Así que hoy toca hablar de la edad. Creo que al menos 5 personas que me felicitaron me hicieron la broma de ¿Cuántos, 25 ya, no? Pues miren, no. 10 más y sumando, tan a gusto. Yo a los 25 era una imbécil que se creía perfecta, todopoderosa, invulnerable y probablemente inmortal.  La década que ha pasado me la he pegado dando el pendulazo del que os hablo en mi teoría e intentando encontrar el equilibrio que antes no tuve jamás. De modo que no voy a borrar de un plumazo ese tiempo porque mi trabajito y mi esfuerzo me ha costado superarlo y llegar hasta aquí.

Y mi dinero, ¿sabéis?

No puedo ni quiero calcular la cantidad de pasta que me he gastado desde los 25 hasta aquí, pero sí puedo garantizar que no me lo he gastado en medicinas ni en drogas, que viene a ser lo mismo, por otra parte. Me lo he gastado en pasármelo bien con mis amigos por ahí, comer como una reina, beber vinazos como una somelier, vestirme como una diva y calzarme como Imelda Marcos. Creo que en condones también me dejé una buena suma, cuando hacer el amor y no la guerra eran tendencia in my way of life. Y, por supuesto, he finiquitado cantidades ingentes de dinero en viajar viajar viajar y viajar.
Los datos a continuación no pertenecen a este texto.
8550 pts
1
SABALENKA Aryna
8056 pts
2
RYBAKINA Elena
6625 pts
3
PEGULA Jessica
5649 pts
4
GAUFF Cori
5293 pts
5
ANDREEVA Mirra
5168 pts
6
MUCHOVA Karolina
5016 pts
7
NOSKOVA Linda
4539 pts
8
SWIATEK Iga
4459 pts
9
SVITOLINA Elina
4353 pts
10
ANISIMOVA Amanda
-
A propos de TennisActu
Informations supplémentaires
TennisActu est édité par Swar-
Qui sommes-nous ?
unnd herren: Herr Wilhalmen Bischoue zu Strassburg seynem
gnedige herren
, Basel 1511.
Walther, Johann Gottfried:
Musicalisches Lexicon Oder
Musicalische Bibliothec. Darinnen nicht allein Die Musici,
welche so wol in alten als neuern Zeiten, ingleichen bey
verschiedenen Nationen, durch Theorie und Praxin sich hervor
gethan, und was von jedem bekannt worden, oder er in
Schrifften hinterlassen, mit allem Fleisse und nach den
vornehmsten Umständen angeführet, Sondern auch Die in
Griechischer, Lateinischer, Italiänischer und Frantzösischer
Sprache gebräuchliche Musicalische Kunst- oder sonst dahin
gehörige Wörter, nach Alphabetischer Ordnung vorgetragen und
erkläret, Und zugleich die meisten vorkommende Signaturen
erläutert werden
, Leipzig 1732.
O sea que no, bajo ningún concepto me quito ahora años. Tengo 35 y me siento mejor que nunca. No es el mito ese de ‘las mujeres a los 35 están en la flor de la vida’, qué leches. Veo mujeres de mi edad que parecen tener 50. Es una cuestión de haber cambiado todo lo que había de autodestructivo dentro de mí y de actitud, no de la edad.

Ni siquiera parezco físicamente más joven de lo que soy, simplemente he conseguido que me quepa hoy en día la misma talla que a los 25, no me dejo las raíces y las canas o los pelos de las axilas a su libre albedrío como si no importara por el hecho de que no lo vea nadie y, en definitiva, me cuido como si sólo tuviera una yo y esta única vida para vivir.
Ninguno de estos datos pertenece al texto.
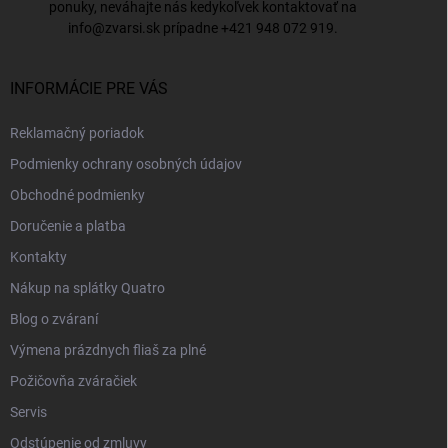
ponuky, neváhajte nás kedykoľvek kontaktovať na
info@zvarsi.sk
prípadne
+421 948 072 919
.
INFORMÁCIE PRE VÁS
Reklamačný poriadok
Podmienky ochrany osobných údajov
Obchodné podmienky
Doručenie a platba
Kontakty
Nákup na splátky Quatro
Blog o zváraní
Výmena prázdnych fliaš za plné
Požičovňa zváračiek
Servis
Odstúpenie od zmluvy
En realidad, he vuelto a la infancia

Comiendo calçots en plan protagonista de V, me encanta.

Comiendo calçots en plan protagonista de V, me encanta.

El hijo de un amigo se iba a dirigir a mí como señora pero rectificó a tiempo porque yo no le parecía una señora, según sus propias palabras. La típica señora no, al menos. Hay que echarle color a la ropa y a las gafas de sol, y seguir riéndote de todo, más que nada de ti mismo, y seguir tirándote por toboganes y castillos de aire, y seguir cantando por la playa a voz en grito, y llorando cuando no logras lo que quieres, con rabieta incluida. Hay que seguir jugando a hacer puzzles de 3 años como los que me regala mi madre para Reyes, y perder contra mi hermana menor; continuar bailando sin miedo al ridículo, hablándole a la gente como si la conocieras, de forma natural. Hacer el guarro con la comida como cuando llevabas babero, como en la calçotada que me regalaron este domingo.

Hay que seguir acercándote a los chicos como en el cole y preguntarles: ¿Cómo te llamas? ¿Me das un beso? Hay que seguir haciendo nuevos amigos para oxigenar la mente, quitándote de en medio a los del pasado que te hacen daño porque te juzgan pero perdonando y pidiendo perdón para que su recuerdo no te provoque úlceras. Hay que recuperar la inocencia y la confianza en que los demás no van a hacernos daño adrede sino a aportarnos algo que debemos aprender.

Y, sobre todo, llegados a esta edad, para mí son imprescindibles dos cosas para sentir que crecer tiene sentido: Trabajar en tu hobby y compartir tu tiempo sólo con personas que amas y que te aman. Todo lo demás, fuera, que es malo para la salud y envejece. ;D

Os dejo aquí con la canción Desorden, de Izal que viene muy ad hoc, porque, les cito: “Y si a al vida le da por hacerme mayor, viva yo, la alternativa no es mejor”.

Anuncios

  1. Muy bien pri, yo creo que hay que seguir creciendo, seguir formandonos, seguir sintiendo conforme pasa la edad sin miedo a decir lo que quieres o no quieres,sin miedo a la edad y nunca perdiendo ese punto de niña que siempre nos queda.Por lo menos en esta familia y espero no perderlo nunca porque a la vez nos hace diferentes, porque la última comunion que fui (y era junio 2011) reconozco me meti al castillo hinchable como los pitufos que por alli estaban!! Vive los 35 con intensidad como tu sabes porque ya no vuelven!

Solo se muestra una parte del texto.